Operations MVP: ability to pause reconciliation to allow SRE/dev debug

relyt0925 commented 2 years ago

Hypershift operators must allow isolated control plane restarts and scaling. I've been battling operators for the ability to restart and scale select control plane components. Being able to do this is an important operations tool used to debug problems and fix clusters. There will be various cases over time operating a large scale offering where we will need to pause for a period of time to have control over various debugging actions. For example:

Things like potentially needing to scale down components in an outage scenario
Triggering a rolling restart of a specific component as part of a debug operation with a client
Potentially scaling down operators if there's a scenario where too much load is present on the cluster and we need to temporarily scale things down to recover from an "overloaded" situation.
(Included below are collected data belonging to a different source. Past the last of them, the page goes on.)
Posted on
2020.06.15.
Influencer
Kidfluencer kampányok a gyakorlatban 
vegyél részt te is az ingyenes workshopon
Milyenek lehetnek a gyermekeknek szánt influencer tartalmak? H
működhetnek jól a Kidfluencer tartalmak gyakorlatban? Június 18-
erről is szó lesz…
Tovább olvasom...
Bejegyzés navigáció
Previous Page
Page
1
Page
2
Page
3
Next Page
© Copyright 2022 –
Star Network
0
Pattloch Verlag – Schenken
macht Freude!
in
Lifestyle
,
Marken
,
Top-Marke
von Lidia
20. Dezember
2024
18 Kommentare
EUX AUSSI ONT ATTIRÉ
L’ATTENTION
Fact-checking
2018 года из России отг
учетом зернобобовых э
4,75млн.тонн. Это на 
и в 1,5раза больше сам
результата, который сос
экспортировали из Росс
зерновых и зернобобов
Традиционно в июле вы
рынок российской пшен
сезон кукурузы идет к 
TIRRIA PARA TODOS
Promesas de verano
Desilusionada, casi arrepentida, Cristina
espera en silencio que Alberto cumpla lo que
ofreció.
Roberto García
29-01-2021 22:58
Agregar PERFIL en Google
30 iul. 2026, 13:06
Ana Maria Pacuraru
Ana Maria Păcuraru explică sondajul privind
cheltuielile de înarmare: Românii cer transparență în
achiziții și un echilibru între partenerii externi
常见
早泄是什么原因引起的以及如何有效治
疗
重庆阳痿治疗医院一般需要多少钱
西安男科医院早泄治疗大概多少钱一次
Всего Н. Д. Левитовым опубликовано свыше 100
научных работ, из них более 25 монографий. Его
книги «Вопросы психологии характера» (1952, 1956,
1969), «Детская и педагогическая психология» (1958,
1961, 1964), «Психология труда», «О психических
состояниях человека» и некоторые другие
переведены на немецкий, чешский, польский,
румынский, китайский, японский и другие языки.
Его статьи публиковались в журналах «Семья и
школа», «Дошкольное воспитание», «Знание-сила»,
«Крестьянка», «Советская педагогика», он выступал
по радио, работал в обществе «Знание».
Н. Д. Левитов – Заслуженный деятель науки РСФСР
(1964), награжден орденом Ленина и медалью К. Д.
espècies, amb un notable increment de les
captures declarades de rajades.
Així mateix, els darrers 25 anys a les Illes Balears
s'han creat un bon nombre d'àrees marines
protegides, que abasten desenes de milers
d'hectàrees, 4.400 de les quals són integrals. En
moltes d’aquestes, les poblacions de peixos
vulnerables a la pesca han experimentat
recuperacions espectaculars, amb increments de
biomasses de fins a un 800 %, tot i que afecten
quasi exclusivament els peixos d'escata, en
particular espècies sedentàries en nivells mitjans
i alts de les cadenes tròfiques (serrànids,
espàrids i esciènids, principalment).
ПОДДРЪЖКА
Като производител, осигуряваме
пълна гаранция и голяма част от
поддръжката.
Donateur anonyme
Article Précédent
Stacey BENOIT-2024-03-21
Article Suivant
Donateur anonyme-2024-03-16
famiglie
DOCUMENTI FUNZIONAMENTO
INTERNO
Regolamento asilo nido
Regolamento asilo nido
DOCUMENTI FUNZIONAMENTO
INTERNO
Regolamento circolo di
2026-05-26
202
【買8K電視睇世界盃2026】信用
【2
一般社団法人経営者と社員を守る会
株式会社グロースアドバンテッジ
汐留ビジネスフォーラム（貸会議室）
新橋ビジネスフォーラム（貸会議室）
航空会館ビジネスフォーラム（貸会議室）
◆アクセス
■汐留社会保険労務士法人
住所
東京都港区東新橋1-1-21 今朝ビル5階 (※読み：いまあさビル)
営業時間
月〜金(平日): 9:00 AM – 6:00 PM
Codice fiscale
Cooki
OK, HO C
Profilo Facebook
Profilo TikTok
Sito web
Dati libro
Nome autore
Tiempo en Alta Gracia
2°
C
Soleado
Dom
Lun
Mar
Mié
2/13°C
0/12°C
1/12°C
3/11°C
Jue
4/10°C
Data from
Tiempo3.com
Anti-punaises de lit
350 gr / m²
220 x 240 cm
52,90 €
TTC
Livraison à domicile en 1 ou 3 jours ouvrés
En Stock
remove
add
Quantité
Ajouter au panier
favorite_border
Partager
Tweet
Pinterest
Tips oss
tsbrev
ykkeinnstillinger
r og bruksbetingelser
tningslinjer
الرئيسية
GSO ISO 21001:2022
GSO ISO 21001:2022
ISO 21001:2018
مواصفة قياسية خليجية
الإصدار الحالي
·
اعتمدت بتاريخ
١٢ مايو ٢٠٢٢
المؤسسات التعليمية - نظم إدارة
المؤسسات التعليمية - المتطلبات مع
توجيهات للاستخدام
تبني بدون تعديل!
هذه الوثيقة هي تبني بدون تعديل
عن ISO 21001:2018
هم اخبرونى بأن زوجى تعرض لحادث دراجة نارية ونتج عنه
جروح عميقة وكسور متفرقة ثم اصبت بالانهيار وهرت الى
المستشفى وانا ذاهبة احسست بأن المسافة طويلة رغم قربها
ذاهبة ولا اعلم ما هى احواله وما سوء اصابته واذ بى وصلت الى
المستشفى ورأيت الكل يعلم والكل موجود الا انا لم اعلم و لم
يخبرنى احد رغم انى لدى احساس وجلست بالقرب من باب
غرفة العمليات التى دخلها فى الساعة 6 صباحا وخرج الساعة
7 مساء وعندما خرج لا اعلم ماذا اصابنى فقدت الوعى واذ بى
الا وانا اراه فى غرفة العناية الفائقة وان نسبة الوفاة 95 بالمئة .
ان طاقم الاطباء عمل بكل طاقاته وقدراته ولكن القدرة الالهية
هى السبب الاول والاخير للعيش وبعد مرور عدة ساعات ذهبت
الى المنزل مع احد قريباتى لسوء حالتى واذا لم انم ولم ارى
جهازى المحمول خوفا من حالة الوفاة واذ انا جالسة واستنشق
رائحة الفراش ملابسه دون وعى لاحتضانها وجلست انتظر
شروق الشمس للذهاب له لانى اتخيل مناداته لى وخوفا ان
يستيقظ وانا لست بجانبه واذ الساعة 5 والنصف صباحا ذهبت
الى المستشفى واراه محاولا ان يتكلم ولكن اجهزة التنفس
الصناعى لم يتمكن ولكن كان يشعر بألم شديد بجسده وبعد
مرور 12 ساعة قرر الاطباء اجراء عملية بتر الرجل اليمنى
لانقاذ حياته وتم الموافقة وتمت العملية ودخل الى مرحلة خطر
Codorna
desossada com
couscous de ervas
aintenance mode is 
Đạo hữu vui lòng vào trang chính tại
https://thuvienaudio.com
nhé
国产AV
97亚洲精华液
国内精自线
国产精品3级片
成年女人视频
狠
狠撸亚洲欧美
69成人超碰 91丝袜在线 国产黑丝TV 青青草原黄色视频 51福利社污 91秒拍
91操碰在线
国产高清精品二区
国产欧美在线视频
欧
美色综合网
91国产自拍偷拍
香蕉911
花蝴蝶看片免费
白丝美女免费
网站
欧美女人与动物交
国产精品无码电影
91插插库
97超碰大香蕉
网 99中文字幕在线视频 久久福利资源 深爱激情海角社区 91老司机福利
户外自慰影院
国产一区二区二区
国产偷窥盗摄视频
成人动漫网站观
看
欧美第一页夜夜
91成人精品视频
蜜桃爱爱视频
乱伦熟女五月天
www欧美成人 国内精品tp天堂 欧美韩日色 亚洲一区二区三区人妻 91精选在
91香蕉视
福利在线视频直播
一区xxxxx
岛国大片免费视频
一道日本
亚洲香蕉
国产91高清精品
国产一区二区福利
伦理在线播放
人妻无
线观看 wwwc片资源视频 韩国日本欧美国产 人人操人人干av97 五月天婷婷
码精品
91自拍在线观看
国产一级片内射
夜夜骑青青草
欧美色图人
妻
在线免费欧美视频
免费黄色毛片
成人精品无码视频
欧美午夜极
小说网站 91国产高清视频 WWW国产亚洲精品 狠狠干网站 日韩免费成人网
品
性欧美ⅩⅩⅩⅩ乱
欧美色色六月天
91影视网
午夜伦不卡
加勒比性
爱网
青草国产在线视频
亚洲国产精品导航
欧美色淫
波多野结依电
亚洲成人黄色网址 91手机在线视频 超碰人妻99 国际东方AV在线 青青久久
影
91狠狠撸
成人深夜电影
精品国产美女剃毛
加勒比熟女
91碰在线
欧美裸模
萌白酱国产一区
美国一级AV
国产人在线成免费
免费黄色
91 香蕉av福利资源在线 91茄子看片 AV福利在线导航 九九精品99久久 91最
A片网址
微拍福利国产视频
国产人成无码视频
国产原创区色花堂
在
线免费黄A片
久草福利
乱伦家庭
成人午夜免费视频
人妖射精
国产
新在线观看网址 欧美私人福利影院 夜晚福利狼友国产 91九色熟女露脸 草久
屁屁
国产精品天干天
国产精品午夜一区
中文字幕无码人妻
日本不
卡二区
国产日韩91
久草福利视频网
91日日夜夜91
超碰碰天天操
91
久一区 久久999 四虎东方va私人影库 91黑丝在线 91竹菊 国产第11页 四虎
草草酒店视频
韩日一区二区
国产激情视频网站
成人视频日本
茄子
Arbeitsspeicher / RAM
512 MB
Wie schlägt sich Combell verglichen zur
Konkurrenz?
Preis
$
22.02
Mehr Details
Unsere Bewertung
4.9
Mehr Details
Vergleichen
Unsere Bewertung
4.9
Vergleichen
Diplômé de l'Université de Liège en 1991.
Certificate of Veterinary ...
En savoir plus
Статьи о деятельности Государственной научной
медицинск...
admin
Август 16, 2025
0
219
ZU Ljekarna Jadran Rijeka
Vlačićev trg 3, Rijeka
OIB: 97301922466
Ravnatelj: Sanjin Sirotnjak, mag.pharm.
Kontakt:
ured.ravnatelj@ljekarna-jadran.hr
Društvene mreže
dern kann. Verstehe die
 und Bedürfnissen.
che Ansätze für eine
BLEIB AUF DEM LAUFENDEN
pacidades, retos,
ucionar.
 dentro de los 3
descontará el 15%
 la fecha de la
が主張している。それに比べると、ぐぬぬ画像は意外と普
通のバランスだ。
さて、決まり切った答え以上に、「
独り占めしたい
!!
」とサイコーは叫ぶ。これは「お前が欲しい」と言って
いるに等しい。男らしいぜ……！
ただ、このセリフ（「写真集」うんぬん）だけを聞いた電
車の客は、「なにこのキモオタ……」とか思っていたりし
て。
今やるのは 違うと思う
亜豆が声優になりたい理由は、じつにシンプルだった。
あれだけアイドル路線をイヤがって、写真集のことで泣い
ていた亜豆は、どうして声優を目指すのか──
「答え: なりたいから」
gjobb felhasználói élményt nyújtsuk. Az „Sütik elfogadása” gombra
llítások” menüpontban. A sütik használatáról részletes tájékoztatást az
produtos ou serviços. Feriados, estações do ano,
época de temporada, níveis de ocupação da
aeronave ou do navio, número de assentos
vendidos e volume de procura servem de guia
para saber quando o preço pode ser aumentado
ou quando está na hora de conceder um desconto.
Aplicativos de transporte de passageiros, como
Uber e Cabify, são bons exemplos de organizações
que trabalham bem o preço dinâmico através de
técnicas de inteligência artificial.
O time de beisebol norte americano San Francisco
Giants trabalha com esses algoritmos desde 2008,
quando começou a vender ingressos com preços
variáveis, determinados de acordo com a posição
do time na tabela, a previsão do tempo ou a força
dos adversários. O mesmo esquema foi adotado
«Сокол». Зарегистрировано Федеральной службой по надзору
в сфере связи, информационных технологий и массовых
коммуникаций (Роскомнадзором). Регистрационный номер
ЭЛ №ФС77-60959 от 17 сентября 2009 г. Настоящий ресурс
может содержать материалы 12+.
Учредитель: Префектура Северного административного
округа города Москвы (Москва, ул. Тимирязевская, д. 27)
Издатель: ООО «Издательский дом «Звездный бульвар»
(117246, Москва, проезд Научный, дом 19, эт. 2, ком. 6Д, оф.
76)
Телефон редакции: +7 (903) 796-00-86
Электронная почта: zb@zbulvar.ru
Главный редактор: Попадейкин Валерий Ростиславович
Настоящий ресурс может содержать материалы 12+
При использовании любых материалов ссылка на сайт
Overloaded in this context being aggregated load across all the operators put on the Kube-APIServer. Will provide an example of that with our perf tests here

Tangibly I believe this can be implemented with the ability to pause reconciliation on resources (both the hostedcluster and the hostedcontrolplane). The exact implementation can be discussed.

relyt0925 commented 2 years ago

An example from a recent perf test: Let's say we get to a point where we have an overloaded situation in the control plane. In a recent example of a perf testing: we tried to scale to 440 clusters and the maximum amount of node pools and it ended up overloading the API Server results shown below.

image (2) image (1)

In this situation: the management cluster's APIServers have just been repeatedly OOMing due to the load. It has been doing this for multiple hours. Using this scenario as an example in production: we would not be able to just leave things status quo: we would need to be able to pause and start scaling down specific components to help alleviate this load (potentially internal test clusters, abandoned clusters with no workers, etc). Currently those changes would just get stomped and then we would be back in this scenario.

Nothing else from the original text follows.